The 18-year-old, who cannot be named for legal reasons, and is known only as X, was due for early release later this month after serving half of an 18-month detention and training order at Belmarsh Prison.
It was after he was convicted of encouraging far right terror attacks online.
Last month the Government introduced a new law to block the automatic early release of those with terrorist convictions, with offenders only let out once the Parole Board has deemed it safe.
CONVERT: X was groomed by Jihadis in Belmarsh Prison (Justice.gov.uk)
However, because it was a detention and training order, the extension of X's time in custody followed an emergency court application by Justice Secretary Robert Buckland and the Parole Board will not be involved.
Westminster Magistrates' Court heard from Robert Davis, Belmarsh's chief governor, who said he was due for release on Wednesday, March 18, but that events since the Streatham attack on February 2 "had led probation and the prison service to revisit their view of the risk X posed to the public."
On February 2, Amman, who was being tailed by a team of counter terror police after his early release from the prison, grabbed a knife from a shop in Streatham High Road and stabbed two bystanders, who were injured, before he was shot dead by police.
He was wearing a fake suicide vest.
The court heard a panel of experts thought the risks he posed increased considerably since the attack, despite him behaving well inside prison.
But, the court heard X was associating with a prisoner who practiced radical Islam and had known Amman before he was released and went onto carry out the attacks.
Senior District Judge Emma Arbuthnot wrote in her judgement: "X was upset by his (Amman's) death and did not believe he was a bad person.
"X asked to leave work to pray for his friend after he was killed by the police... he may have increased his technical knowledge of evading law enforcement while in prison and may present a threat to the public upon release.
"X had been a far-right extremist before he converted to Islam, this change took place very suddenly. X is vulnerable and has a strong need for an identity and to feel a sense of belonging, he needed excitement or adventure and the index offence occurred at a period of transition for him between GCSEs and A-levels.
"This had led to his extreme right-wing views. The intelligence that he might now hold an extreme Islamist faith was concerning particularly as he might then find a peer group which holds extreme views and want to belong to this new group to give him a sense of identity.
"There was a concern expressed by a psychologist that X may be drawn to a group which might cause him to do something significantly more serious that the index offence. The concern is that he is continuing to search for his identity and the speed of his conversion shows marked similarities to his behaviour that led to his right-wing terrorism offence."

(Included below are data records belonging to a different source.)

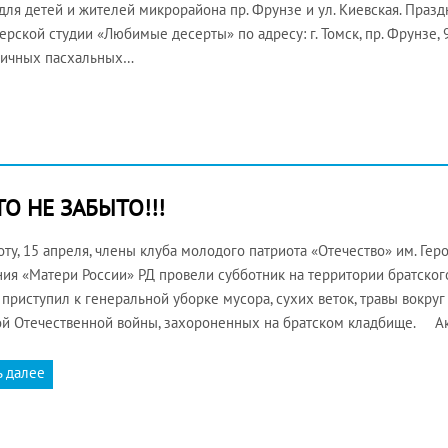
для детей и жителей микрорайона пр. Фрунзе и ул. Киевская. Праз
ерской студии «Любимые десерты» по адресу: г. Томск, пр. Фрунзе, 
ничных пасхальных…
О НЕ ЗАБЫТО!!!
оту, 15 апреля, члены клуба молодого патриота «Отечество» им. Гер
ия «Матери России» РД провели субботник на территории братского
 приступил к генеральной уборке мусора, сухих веток, травы вокру
й Отечественной войны, захороненных на братском кладбище. А
ь далее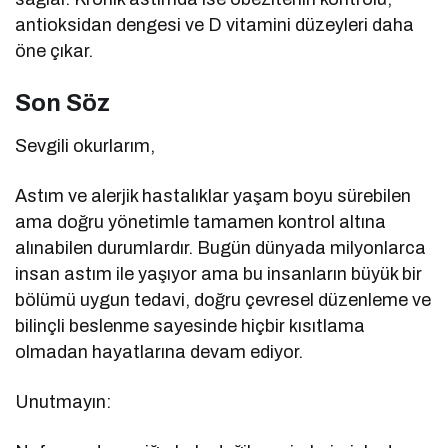
antioksidan dengesi ve D vitamini düzeyleri daha
öne çıkar.
Son Söz
Sevgili okurlarım,
Astım ve alerjik hastalıklar yaşam boyu sürebilen
ama doğru yönetimle tamamen kontrol altına
alınabilen durumlardır. Bugün dünyada milyonlarca
insan astım ile yaşıyor ama bu insanların büyük bir
bölümü uygun tedavi, doğru çevresel düzenleme ve
bilinçli beslenme sayesinde hiçbir kısıtlama
olmadan hayatlarına devam ediyor.
Unutmayın: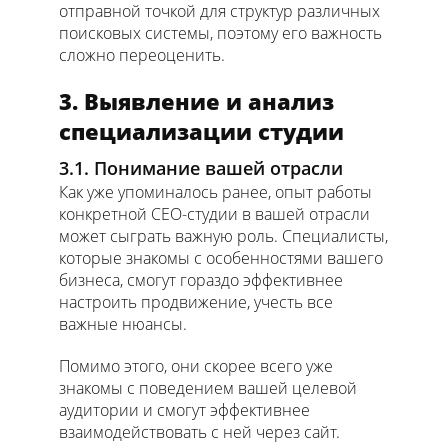
отправной точкой для структур различных
поисковых системы, поэтому его важность
сложно переоценить.
3. Выявление и анализ
специализации студии
3.1. Понимание вашей отрасли
Как уже упоминалось ранее, опыт работы
конкретной СЕО-студии в вашей отрасли
может сыграть важную роль. Специалисты,
которые знакомы с особенностями вашего
бизнеса, смогут гораздо эффективнее
настроить продвижение, учесть все
важные нюансы.
Помимо этого, они скорее всего уже
знакомы с поведением вашей целевой
аудитории и смогут эффективнее
взаимодействовать с ней через сайт.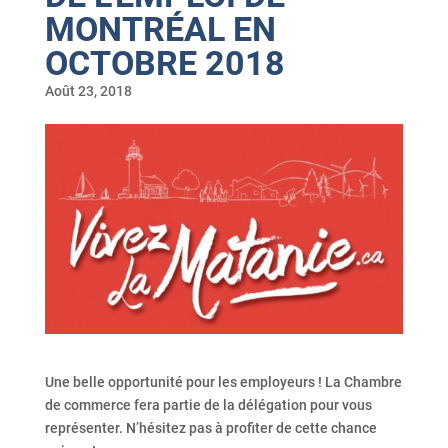
MONTRÉAL EN
OCTOBRE 2018
Août 23, 2018
Une belle opportunité pour les employeurs ! La Chambre
de commerce fera partie de la délégation pour vous
représenter. N’hésitez pas à profiter de cette chance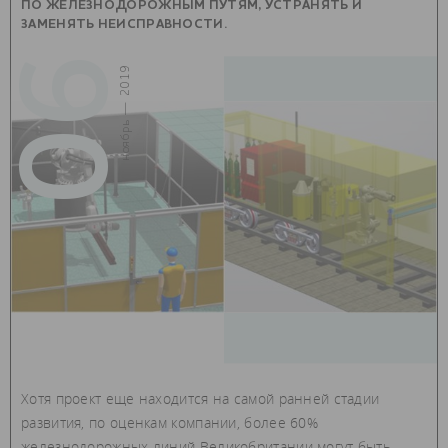
ПО ЖЕЛЕЗНОДОРОЖНЫМ ПУТЯМ, УСТРАНЯТЬ И
ЗАМЕНЯТЬ НЕИСПРАВНОСТИ.
06
ноябрь — 2019
Хотя проект еще находится на самой ранней стадии
развития, по оценкам компании, более 60%
железнодорожных линий Великобритании могут быть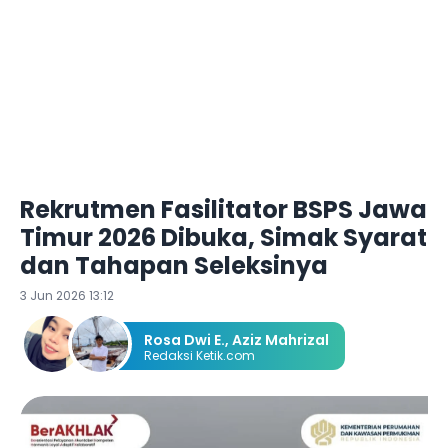
Rekrutmen Fasilitator BSPS Jawa
Timur 2026 Dibuka, Simak Syarat
dan Tahapan Seleksinya
3 Jun 2026 13:12
Rosa Dwi E.
,
Aziz Mahrizal
Redaksi Ketik.com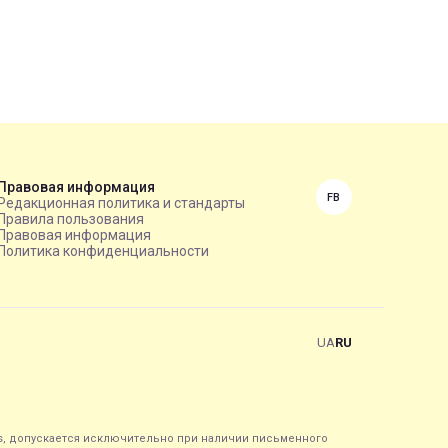
Правовая информация
FB
Редакционная политика и стандарты
Правила пользования
Правовая информация
Политика конфиденциальности
UA
RU
s, допускается исключительно при наличии письменного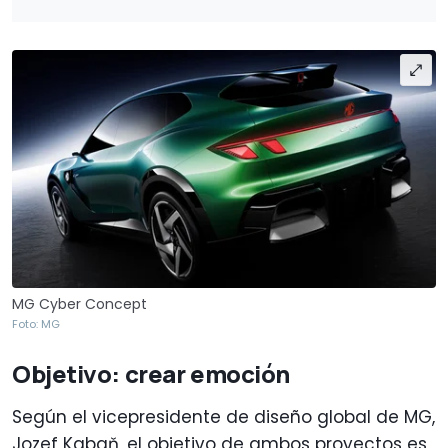
MG Cyber Concept
Foto: MG
Objetivo: crear emoción
Según el vicepresidente de diseño global de MG,
Jozef Kabaň, el objetivo de ambos proyectos es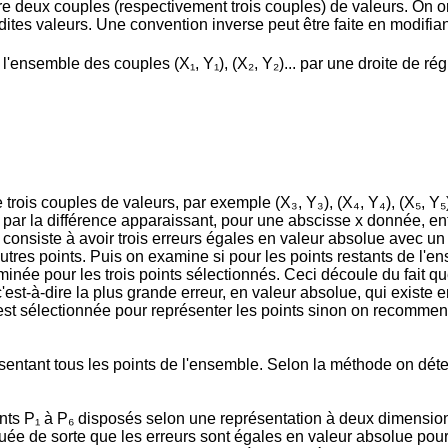
vre deux couples (respectivement trois couples) de valeurs. On o
lesdites valeurs. Une convention inverse peut être faite en modif
'ensemble des couples (X₁, Y₁), (X₂, Y₂)... par une droite de ré
rois couples de valeurs, par exemple (X₃, Y₃), (X₄, Y₄), (X₅, Y₅
ar la différence apparaissant, pour une abscisse x donnée, entr
ts, consiste à avoir trois erreurs égales en valeur absolue avec 
es points. Puis on examine si pour les points restants de l'ense
née pour les trois points sélectionnés. Ceci découle du fait que 
est-à-dire la plus grande erreur, en valeur absolue, qui existe en
te est sélectionnée pour représenter les points sinon on recomm
résentant tous les points de l'ensemble. Selon la méthode on dét
ts P₁ à P₆ disposés selon une représentation à deux dimensions. 
tuée de sorte que les erreurs sont égales en valeur absolue pour l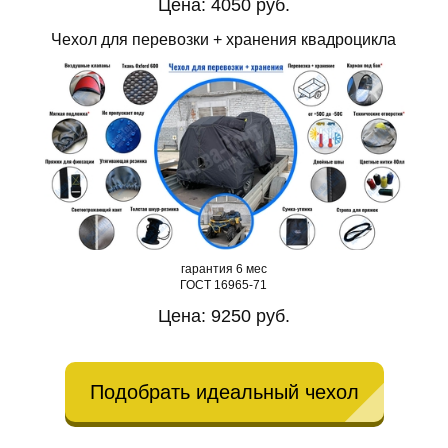
Цена: 4050 руб.
Чехол для перевозки + хранения квадроцикла
гарантия 6 мес
ГОСТ 16965-71
Цена: 9250 руб.
Подобрать идеальный чехол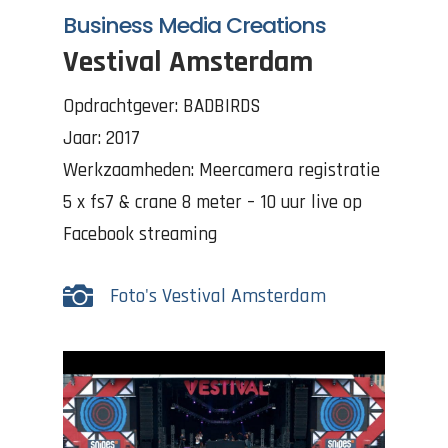
Business Media Creations
Vestival Amsterdam
Opdrachtgever: BADBIRDS
Jaar: 2017
Werkzaamheden: Meercamera registratie
5 x fs7 & crane 8 meter – 10 uur live op
Facebook streaming

Foto's Vestival Amsterdam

X's lawyer argued the prison intelligence was weak evidence and should not be relied on by the court to extend custody.
Judge Arbuthnot said: "I have given some weight to the intelligence, it would have been helpful to have more detail, but it is the combination of the intelligence along with other factors which is striking.
"X’s views have veered from one extreme to another, he has a deep seated psychological need to feel part of a group, there is the intelligence that he is a risk to the public and has been in contact with Sudesh Faraz. "

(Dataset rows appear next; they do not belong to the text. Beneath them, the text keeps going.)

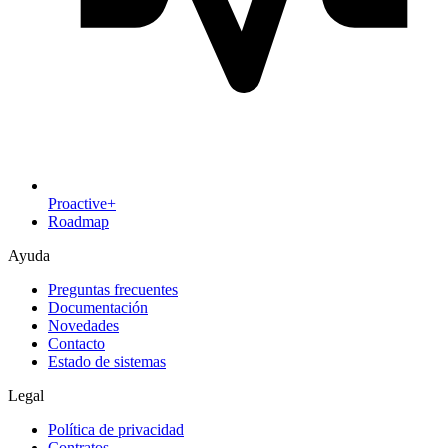
Proactive+
Roadmap
Ayuda
Preguntas frecuentes
Documentación
Novedades
Contacto
Estado de sistemas
Legal
Política de privacidad
Contratos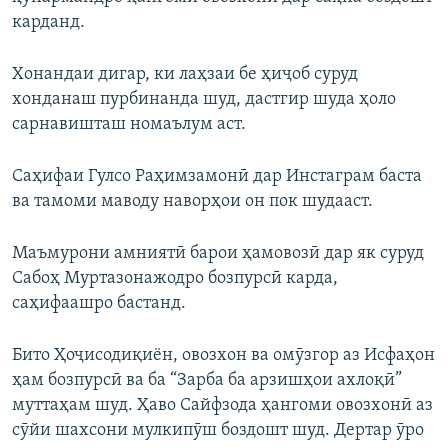
карданд.
Хонандаи дигар, ки лаҳзаи бе ҳиҷоб суруд
хонданаш пурбинанда шуд, дастгир шуда ҳоло
сарнавишташ номаълум аст.
Саҳифаи Гулсо Раҳимзамонӣ дар Инстаграм баста
ва тамоми маводу наворҳои он пок шудааст.
Маъмурони амниятӣ барои ҳамовозӣ дар як суруд
Сабоҳ Муртазонажодро бозпурсӣ карда,
саҳифаашро бастанд.
Бито Ҳоҷисодиқиён, овозхон ва омӯзгор аз Исфаҳон
ҳам бозпурсӣ ва ба “Зарба ба арзишҳои ахлоқӣ”
муттаҳам шуд. Ҳаво Сайфзода ҳангоми овозхонӣ аз
сӯйи шахсони мулкипӯш боздошт шуд. Дертар ӯро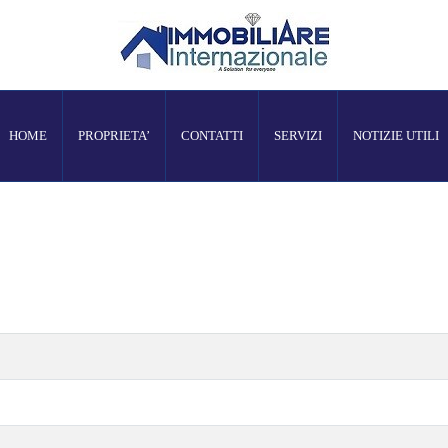
HOME
PROPRIETA’
CONTATTI
SERVIZI
NOTIZIE UTILI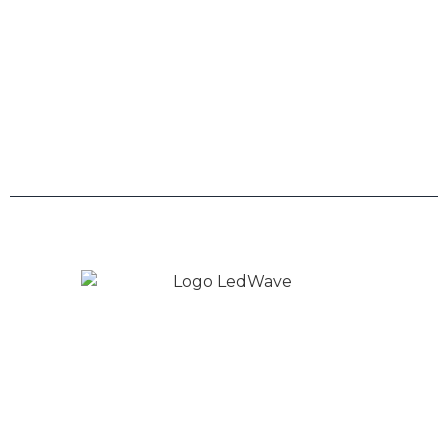
Links
Trabalhe Conosco
Políticas de Privacidade
Copyright © 2026 LedWave - Todos os direitos
Reservados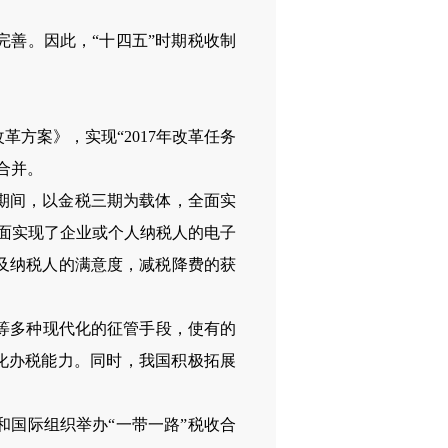
完善。因此，“十四五”时期税收制
革方案》，实现“
2017
年改革任务
合并。
期间，以金税三期为载体，全面实
面实现了企业或个人纳税人的电子
及纳税人的满意度，减税降费的获
等多种现代化的征管手段，使有的
化办税能力。同时，我国积极拓展
和国际组织举办“一带一路”税收合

The court heard the London Bridge terror attack last November, and an attack on prison guards by two Jihadi prisoners in HMP Whitemoor in January were also factors.
She added: "There is a very recent pattern of young men being released from custody (or serving) committing terrorist offences before they are themselves killed.

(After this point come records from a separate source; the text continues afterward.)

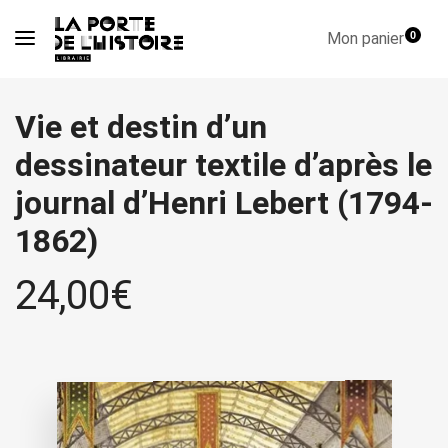
Mon panier
0
Vie et destin d’un
dessinateur textile d’après le
journal d’Henri Lebert (1794-
1862)
24,00
€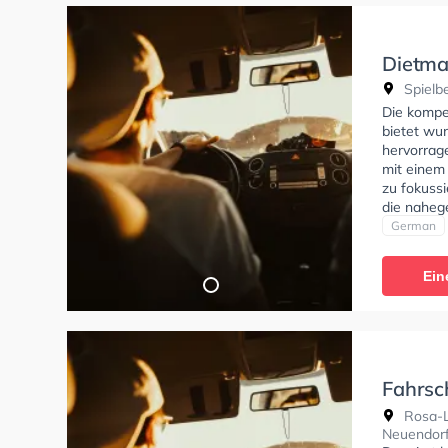
Dietma
Spielbe
Die kompe
bietet wu
hervorrag
mit einem
zu fokuss
die naheg
Fahrschul
German
Klasse A1,
Klasse D, 
Ein
Hilfe-Kurs
tests am P
Prüfung. 
Termin onl
Fahrsc
Mietwa
Rosa-L
Neuendor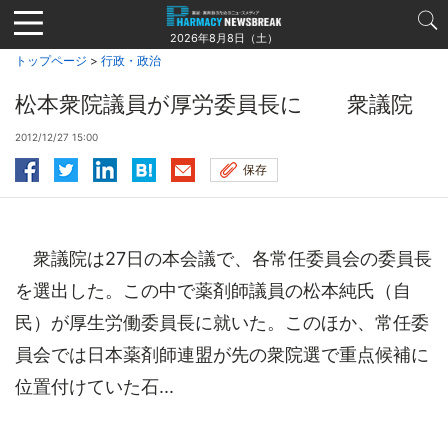
Jump
to
2026年8月8日（土）
navigation
トップページ
>
行政・政治
松本衆院議員が厚労委員長に 衆議院
2012/12/27 15:00
保存
衆議院は27日の本会議で、各常任委員会の委員長
を選出した。この中で薬剤師議員の松本純氏（自
民）が厚生労働委員長に就いた。このほか、常任委
員会では日本薬剤師連盟が先の衆院選で重点候補に
位置付けていた石...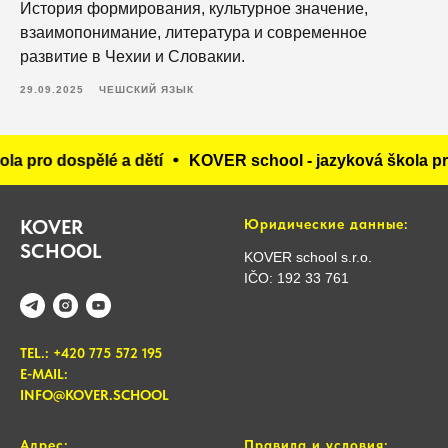
История формирования, культурное значение,
взаимопонимание, литература и современное
развитие в Чехии и Словакии.
29.09.2025
ЧЕШСКИЙ ЯЗЫК
o dospělé a dětí
KOVER school - jazyková škola pro dos
KOVER
Юридические данные:
SCHOOL
KOVER school s.r.o.
IČO: 192 33 761
TEL.: +420 775 572 195
E-MAIL:
INFO@KOVER.SCHOOL
Адрес:
Правила и условия: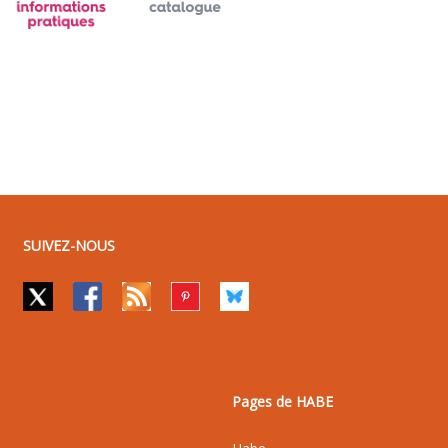
SUIVEZ-NOUS
Pages de HABE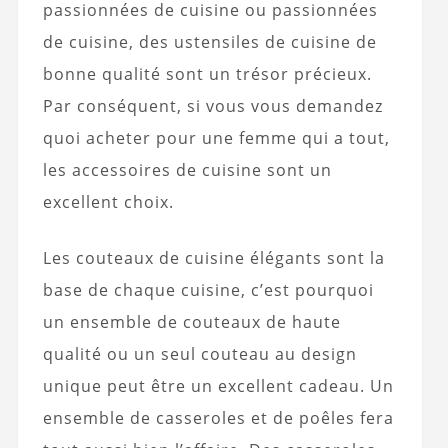
passionnées de cuisine ou passionnées
de cuisine, des ustensiles de cuisine de
bonne qualité sont un trésor précieux.
Par conséquent, si vous vous demandez
quoi acheter pour une femme qui a tout,
les accessoires de cuisine sont un
excellent choix.
Les couteaux de cuisine élégants sont la
base de chaque cuisine, c’est pourquoi
un ensemble de couteaux de haute
qualité ou un seul couteau au design
unique peut être un excellent cadeau. Un
ensemble de casseroles et de poêles fera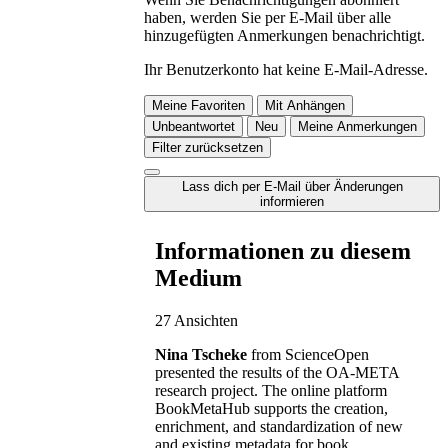
haben, werden Sie per E-Mail über alle
hinzugefügten Anmerkungen benachrichtigt.
Ihr Benutzerkonto hat keine E-Mail-Adresse.
Meine Favoriten
Mit Anhängen
Unbeantwortet
Neu
Meine Anmerkungen
Filter zurücksetzen
Lass dich per E-Mail über Änderungen
informieren
Informationen zu diesem
Medium
27 Ansichten
Nina Tscheke
from ScienceOpen
presented the results of the OA-META
research project. The online platform
BookMetaHub supports the creation,
enrichment, and standardization of new
and existing metadata for book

"I bear in mind the principal aims of the youth justice system which is to prevent offending. I also must bear in mind the welfare of X."
She said he had to remain anonymous as he is called as a vulnerable person.
Yet, she only delayed the release for two months to give the prison and probation service time to try to mitigate the risks.
He will be put on a desistance and disengagement plan with a mentor and possibly a specialised counter-terrorism Imam plus support from trained psychologists and probation officers.